Source: Upaya Social Ventures

Upaya Social Ventures’ Technical Assistance Facility (TAF) for Textile Waste Management is an integrated financing model designed to support enterprises building circular economy solutions with sanitation and waste workers at the centre. Launched in 2024 with a USD 1.5 million catalytic grant, the facility combines seed capital, tailored technical assistance, and impact-linked incentives across three portfolio enterprises: Green Worms, WeVois Labs, and Saahas Zero Waste.

Each enterprise receives approximately USD 200,000 in seed capital, with full interest waiver linked to predefined impact targets across three dimensions: quality job creation for people in poverty, diversion of post-consumer textile waste from landfill, and financial viability of the textile waste management unit. A further USD 50,000 in non-repayable performance incentives aligns financial returns with social and environmental outcomes.

Over the first two years of implementation, partner enterprises have established textile recovery operations, tested sorting and processing systems, and begun building downstream market relationships. Operational facilities are now active across multiple cities, with early systems for sorting, grading, and recovering post-consumer textile waste in place. Enterprises have also strengthened their ability to track waste flows, workforce outcomes, and recovery pathways, while initiating buyer partnerships across recycling, downcycling, and resale markets. Early ecosystem collaborations are also underway to explore higher-value applications for recovered materials.

Implementation has also surfaced important lessons. Enterprise readiness, particularly leadership commitment and management bandwidth was as important as prior sector experience. Post-consumer textile waste remains highly labour-intensive to process, especially mixed and blended fabrics.

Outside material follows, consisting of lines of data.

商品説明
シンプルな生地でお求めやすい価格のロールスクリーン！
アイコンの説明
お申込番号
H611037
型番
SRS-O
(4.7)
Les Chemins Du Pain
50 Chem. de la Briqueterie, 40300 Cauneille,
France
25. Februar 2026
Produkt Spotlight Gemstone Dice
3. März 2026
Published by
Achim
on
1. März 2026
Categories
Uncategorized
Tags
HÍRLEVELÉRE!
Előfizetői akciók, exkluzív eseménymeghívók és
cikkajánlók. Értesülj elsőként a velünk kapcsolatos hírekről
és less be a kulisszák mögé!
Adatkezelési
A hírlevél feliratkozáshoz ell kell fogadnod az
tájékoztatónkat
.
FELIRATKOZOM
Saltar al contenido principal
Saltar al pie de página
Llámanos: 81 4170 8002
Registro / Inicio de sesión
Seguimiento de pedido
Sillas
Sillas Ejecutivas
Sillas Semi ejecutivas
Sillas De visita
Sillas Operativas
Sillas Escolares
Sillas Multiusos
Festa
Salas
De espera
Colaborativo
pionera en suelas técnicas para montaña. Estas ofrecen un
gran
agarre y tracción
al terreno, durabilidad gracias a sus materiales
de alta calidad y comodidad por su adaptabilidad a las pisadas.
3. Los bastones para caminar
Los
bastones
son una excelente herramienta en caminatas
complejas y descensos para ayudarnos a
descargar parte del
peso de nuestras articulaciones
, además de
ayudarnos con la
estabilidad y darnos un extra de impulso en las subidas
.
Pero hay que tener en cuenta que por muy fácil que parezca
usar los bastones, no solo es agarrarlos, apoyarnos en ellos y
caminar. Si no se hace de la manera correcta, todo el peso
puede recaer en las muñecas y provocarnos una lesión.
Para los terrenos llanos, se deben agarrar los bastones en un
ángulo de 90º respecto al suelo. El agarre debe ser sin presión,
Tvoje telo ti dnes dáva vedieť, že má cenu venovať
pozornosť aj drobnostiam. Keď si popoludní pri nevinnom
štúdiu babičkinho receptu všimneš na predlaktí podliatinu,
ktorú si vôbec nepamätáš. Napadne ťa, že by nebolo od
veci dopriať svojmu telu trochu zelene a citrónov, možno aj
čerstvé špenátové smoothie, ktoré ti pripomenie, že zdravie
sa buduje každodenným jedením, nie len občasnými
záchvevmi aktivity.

And downstream market development is underdeveloped, reinforcing the need for buyer engagement and demand aggregation as core components of future facility design.

Most importantly, the facility demonstrates that impact-linked finance can work in a sector historically dependent on grants – offering a practical, replicable model for tying concessional capital to measurable just transition outcomes across circular value chains.